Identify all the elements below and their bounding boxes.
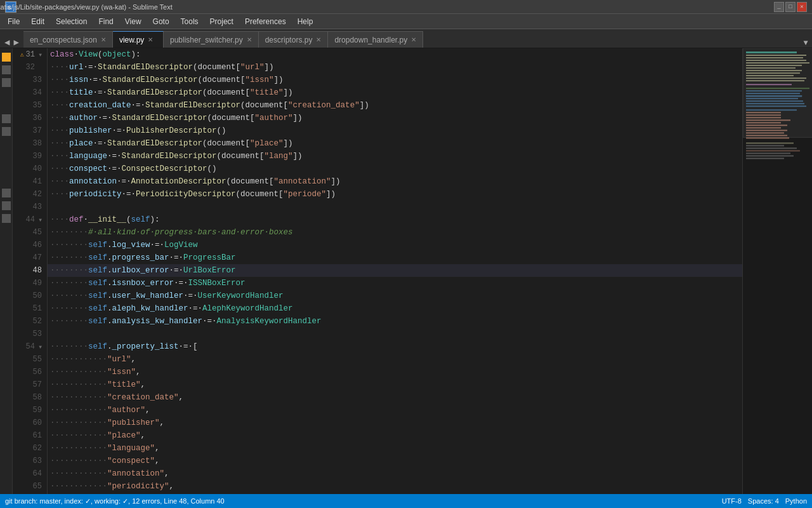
code-editor[interactable]: class·View(object): ····url·=·StandardEl… <box>48 48 742 494</box>
line-number-62: 62 <box>15 442 44 455</box>
code-line-48: ········self.urlbox_error·=·UrlBoxError <box>48 264 742 277</box>
code-line-56: ············"issn", <box>48 366 742 378</box>
sidebar-tool-2[interactable] <box>2 78 11 87</box>
left-sidebar <box>0 48 13 494</box>
menu-tools[interactable]: Tools <box>176 16 204 27</box>
line-number-46: 46 <box>15 239 44 251</box>
menu-view[interactable]: View <box>120 16 147 27</box>
code-line-41: ····annotation·=·AnnotationDescriptor(do… <box>48 175 742 188</box>
code-line-63: ············"conspect", <box>48 455 742 467</box>
language-indicator[interactable]: Python <box>785 497 807 505</box>
code-line-61: ············"place", <box>48 429 742 442</box>
spaces-indicator[interactable]: Spaces: 4 <box>748 497 779 505</box>
line-number-39: 39 <box>15 150 44 163</box>
sidebar-tool-5[interactable] <box>2 201 11 210</box>
line-number-43: 43 <box>15 201 44 213</box>
menu-selection[interactable]: Selection <box>51 16 92 27</box>
tab-next-button[interactable]: ▶ <box>11 37 20 48</box>
line-number-60: 60 <box>15 417 44 429</box>
close-button[interactable]: ✕ <box>797 2 807 12</box>
code-line-47: ········self.progress_bar·=·ProgressBar <box>48 251 742 264</box>
code-line-34: ····title·=·StandardElDescriptor(documen… <box>48 86 742 99</box>
tab-view-py[interactable]: view.py ✕ <box>113 31 164 48</box>
line-number-38: 38 <box>15 137 44 150</box>
tab-dropdown-handler[interactable]: dropdown_handler.py ✕ <box>328 31 423 48</box>
sidebar-tool-3[interactable] <box>2 127 11 136</box>
tab-descriptors[interactable]: descriptors.py ✕ <box>259 31 329 48</box>
line-number-49: 49 <box>15 277 44 290</box>
sidebar-fold-btn[interactable] <box>2 114 11 123</box>
menu-edit[interactable]: Edit <box>26 16 49 27</box>
app-icon: S <box>5 1 16 13</box>
menu-find[interactable]: Find <box>93 16 118 27</box>
line-number-41: 41 <box>15 175 44 188</box>
tab-close-icon[interactable]: ✕ <box>101 36 106 43</box>
window-title: ~/Plocha/prace/WA-KAT/source/src/wa_kat/… <box>0 3 406 11</box>
warning-indicator[interactable] <box>2 53 11 62</box>
status-bar: git branch: master, index: ✓, working: ✓… <box>0 494 812 508</box>
code-line-54: ········self._property_list·=·[ <box>48 340 742 353</box>
title-bar: S ~/Plocha/prace/WA-KAT/source/src/wa_ka… <box>0 0 812 14</box>
tab-prev-button[interactable]: ◀ <box>3 37 11 48</box>
tab-close-icon[interactable]: ✕ <box>148 36 153 43</box>
main-area: ⚠ 31 ▼ 32 33 34 35 36 37 38 39 40 41 42 … <box>0 48 812 494</box>
git-branch-status: git branch: master, index: ✓, working: ✓… <box>5 497 225 505</box>
line-number-57: 57 <box>15 378 44 391</box>
tab-publisher-switcher[interactable]: publisher_switcher.py ✕ <box>164 31 259 48</box>
tab-label: view.py <box>119 36 144 44</box>
code-line-45: ········#·all·kind·of·progress·bars·and·… <box>48 226 742 239</box>
sidebar-tool-6[interactable] <box>2 214 11 223</box>
minimap[interactable] <box>742 48 812 494</box>
code-line-65: ············"periodicity", <box>48 480 742 493</box>
code-line-42: ····periodicity·=·PeriodicityDescriptor(… <box>48 188 742 201</box>
code-line-58: ············"creation_date", <box>48 391 742 404</box>
line-gutter: ⚠ 31 ▼ 32 33 34 35 36 37 38 39 40 41 42 … <box>13 48 48 494</box>
tab-close-icon[interactable]: ✕ <box>411 36 416 43</box>
code-line-31: class·View(object): <box>48 48 742 61</box>
minimize-button[interactable]: _ <box>774 2 784 12</box>
tab-en-conspectus[interactable]: en_conspectus.json ✕ <box>23 31 113 48</box>
sidebar-tool-1[interactable] <box>2 65 11 74</box>
line-number-58: 58 <box>15 391 44 404</box>
minimap-svg <box>743 48 812 494</box>
menu-file[interactable]: File <box>3 16 25 27</box>
line-number-31: ⚠ 31 ▼ <box>15 48 44 61</box>
line-number-51: 51 <box>15 302 44 315</box>
window-controls[interactable]: _ □ ✕ <box>774 2 807 12</box>
code-line-37: ····publisher·=·PublisherDescriptor() <box>48 124 742 137</box>
tab-close-icon[interactable]: ✕ <box>247 36 252 43</box>
status-right: UTF-8 Spaces: 4 Python <box>722 497 807 505</box>
code-line-52: ········self.analysis_kw_handler·=·Analy… <box>48 315 742 328</box>
code-line-50: ········self.user_kw_handler·=·UserKeywo… <box>48 290 742 302</box>
line-number-42: 42 <box>15 188 44 201</box>
code-line-62: ············"language", <box>48 442 742 455</box>
line-number-48: 48 <box>15 264 44 277</box>
line-number-37: 37 <box>15 124 44 137</box>
tab-overflow-button[interactable]: ▼ <box>799 39 812 48</box>
tab-label: publisher_switcher.py <box>170 36 243 44</box>
line-number-61: 61 <box>15 429 44 442</box>
code-line-38: ····place·=·StandardElDescriptor(documen… <box>48 137 742 150</box>
tab-label: descriptors.py <box>265 36 313 44</box>
menu-project[interactable]: Project <box>205 16 239 27</box>
sidebar-tool-4[interactable] <box>2 189 11 197</box>
line-number-45: 45 <box>15 226 44 239</box>
line-number-59: 59 <box>15 404 44 417</box>
line-number-35: 35 <box>15 99 44 112</box>
menu-goto[interactable]: Goto <box>148 16 174 27</box>
line-number-55: 55 <box>15 353 44 366</box>
code-line-40: ····conspect·=·ConspectDescriptor() <box>48 163 742 175</box>
line-number-64: 64 <box>15 467 44 480</box>
svg-rect-41 <box>746 152 790 154</box>
maximize-button[interactable]: □ <box>785 2 796 12</box>
menu-preferences[interactable]: Preferences <box>240 16 291 27</box>
svg-rect-38 <box>746 145 784 146</box>
tab-close-icon[interactable]: ✕ <box>316 36 321 43</box>
svg-rect-36 <box>743 48 812 137</box>
menu-help[interactable]: Help <box>292 16 318 27</box>
encoding-indicator[interactable]: UTF-8 <box>722 497 742 505</box>
editor-container: ⚠ 31 ▼ 32 33 34 35 36 37 38 39 40 41 42 … <box>13 48 812 494</box>
svg-rect-42 <box>746 155 794 156</box>
svg-rect-39 <box>746 147 797 149</box>
code-line-57: ············"title", <box>48 378 742 391</box>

→ PROBLEM
For this exercise, write out the listing verbatim and leave every image out.

→ OUTPUT BELOW
Identify all the elements below and their bounding boxes.
code-editor[interactable]: class·View(object): ····url·=·StandardEl… <box>48 48 742 494</box>
line-number-62: 62 <box>15 442 44 455</box>
code-line-48: ········self.urlbox_error·=·UrlBoxError <box>48 264 742 277</box>
code-line-56: ············"issn", <box>48 366 742 378</box>
sidebar-tool-2[interactable] <box>2 78 11 87</box>
left-sidebar <box>0 48 13 494</box>
menu-tools[interactable]: Tools <box>176 16 204 27</box>
line-number-46: 46 <box>15 239 44 251</box>
menu-view[interactable]: View <box>120 16 147 27</box>
code-line-41: ····annotation·=·AnnotationDescriptor(do… <box>48 175 742 188</box>
code-line-63: ············"conspect", <box>48 455 742 467</box>
language-indicator[interactable]: Python <box>785 497 807 505</box>
code-line-61: ············"place", <box>48 429 742 442</box>
spaces-indicator[interactable]: Spaces: 4 <box>748 497 779 505</box>
line-number-39: 39 <box>15 150 44 163</box>
sidebar-tool-5[interactable] <box>2 201 11 210</box>
line-number-43: 43 <box>15 201 44 213</box>
menu-selection[interactable]: Selection <box>51 16 92 27</box>
tab-next-button[interactable]: ▶ <box>11 37 20 48</box>
line-number-60: 60 <box>15 417 44 429</box>
close-button[interactable]: ✕ <box>797 2 807 12</box>
code-line-47: ········self.progress_bar·=·ProgressBar <box>48 251 742 264</box>
code-line-34: ····title·=·StandardElDescriptor(documen… <box>48 86 742 99</box>
tab-view-py[interactable]: view.py ✕ <box>113 31 164 48</box>
line-number-38: 38 <box>15 137 44 150</box>
tab-dropdown-handler[interactable]: dropdown_handler.py ✕ <box>328 31 423 48</box>
sidebar-tool-3[interactable] <box>2 127 11 136</box>
tab-descriptors[interactable]: descriptors.py ✕ <box>259 31 329 48</box>
line-number-49: 49 <box>15 277 44 290</box>
sidebar-fold-btn[interactable] <box>2 114 11 123</box>
menu-edit[interactable]: Edit <box>26 16 49 27</box>
app-icon: S <box>5 1 16 13</box>
menu-find[interactable]: Find <box>93 16 118 27</box>
line-number-41: 41 <box>15 175 44 188</box>
tab-close-icon[interactable]: ✕ <box>101 36 106 43</box>
window-title: ~/Plocha/prace/WA-KAT/source/src/wa_kat/… <box>0 3 406 11</box>
warning-indicator[interactable] <box>2 53 11 62</box>
status-bar: git branch: master, index: ✓, working: ✓… <box>0 494 812 508</box>
code-line-54: ········self._property_list·=·[ <box>48 340 742 353</box>
title-bar: S ~/Plocha/prace/WA-KAT/source/src/wa_ka… <box>0 0 812 14</box>
tab-prev-button[interactable]: ◀ <box>3 37 11 48</box>
tab-close-icon[interactable]: ✕ <box>148 36 153 43</box>
main-area: ⚠ 31 ▼ 32 33 34 35 36 37 38 39 40 41 42 … <box>0 48 812 494</box>
git-branch-status: git branch: master, index: ✓, working: ✓… <box>5 497 225 505</box>
line-number-57: 57 <box>15 378 44 391</box>
tab-publisher-switcher[interactable]: publisher_switcher.py ✕ <box>164 31 259 48</box>
tab-label: view.py <box>119 36 144 44</box>
code-line-45: ········#·all·kind·of·progress·bars·and·… <box>48 226 742 239</box>
sidebar-tool-6[interactable] <box>2 214 11 223</box>
minimap[interactable] <box>742 48 812 494</box>
code-line-65: ············"periodicity", <box>48 480 742 493</box>
code-line-42: ····periodicity·=·PeriodicityDescriptor(… <box>48 188 742 201</box>
code-line-58: ············"creation_date", <box>48 391 742 404</box>
line-gutter: ⚠ 31 ▼ 32 33 34 35 36 37 38 39 40 41 42 … <box>13 48 48 494</box>
tab-close-icon[interactable]: ✕ <box>411 36 416 43</box>
code-line-31: class·View(object): <box>48 48 742 61</box>
minimize-button[interactable]: _ <box>774 2 784 12</box>
tab-en-conspectus[interactable]: en_conspectus.json ✕ <box>23 31 113 48</box>
sidebar-tool-1[interactable] <box>2 65 11 74</box>
line-number-58: 58 <box>15 391 44 404</box>
minimap-svg <box>743 48 812 494</box>
menu-file[interactable]: File <box>3 16 25 27</box>
line-number-31: ⚠ 31 ▼ <box>15 48 44 61</box>
line-number-51: 51 <box>15 302 44 315</box>
window-controls[interactable]: _ □ ✕ <box>774 2 807 12</box>
code-line-37: ····publisher·=·PublisherDescriptor() <box>48 124 742 137</box>
tab-close-icon[interactable]: ✕ <box>247 36 252 43</box>
status-right: UTF-8 Spaces: 4 Python <box>722 497 807 505</box>
code-line-52: ········self.analysis_kw_handler·=·Analy… <box>48 315 742 328</box>
code-line-50: ········self.user_kw_handler·=·UserKeywo… <box>48 290 742 302</box>
line-number-42: 42 <box>15 188 44 201</box>
code-line-62: ············"language", <box>48 442 742 455</box>
line-number-48: 48 <box>15 264 44 277</box>
line-number-37: 37 <box>15 124 44 137</box>
tab-overflow-button[interactable]: ▼ <box>799 39 812 48</box>
tab-label: publisher_switcher.py <box>170 36 243 44</box>
line-number-61: 61 <box>15 429 44 442</box>
code-line-38: ····place·=·StandardElDescriptor(documen… <box>48 137 742 150</box>
tab-label: descriptors.py <box>265 36 313 44</box>
menu-project[interactable]: Project <box>205 16 239 27</box>
sidebar-tool-4[interactable] <box>2 189 11 197</box>
line-number-45: 45 <box>15 226 44 239</box>
line-number-59: 59 <box>15 404 44 417</box>
line-number-35: 35 <box>15 99 44 112</box>
menu-goto[interactable]: Goto <box>148 16 174 27</box>
line-number-55: 55 <box>15 353 44 366</box>
code-line-40: ····conspect·=·ConspectDescriptor() <box>48 163 742 175</box>
line-number-64: 64 <box>15 467 44 480</box>
svg-rect-41 <box>746 152 790 154</box>
maximize-button[interactable]: □ <box>785 2 796 12</box>
menu-preferences[interactable]: Preferences <box>240 16 291 27</box>
svg-rect-38 <box>746 145 784 146</box>
tab-close-icon[interactable]: ✕ <box>316 36 321 43</box>
svg-rect-36 <box>743 48 812 137</box>
menu-help[interactable]: Help <box>292 16 318 27</box>
encoding-indicator[interactable]: UTF-8 <box>722 497 742 505</box>
editor-container: ⚠ 31 ▼ 32 33 34 35 36 37 38 39 40 41 42 … <box>13 48 812 494</box>
svg-rect-42 <box>746 155 794 156</box>
svg-rect-39 <box>746 147 797 149</box>
code-line-57: ············"title", <box>48 378 742 391</box>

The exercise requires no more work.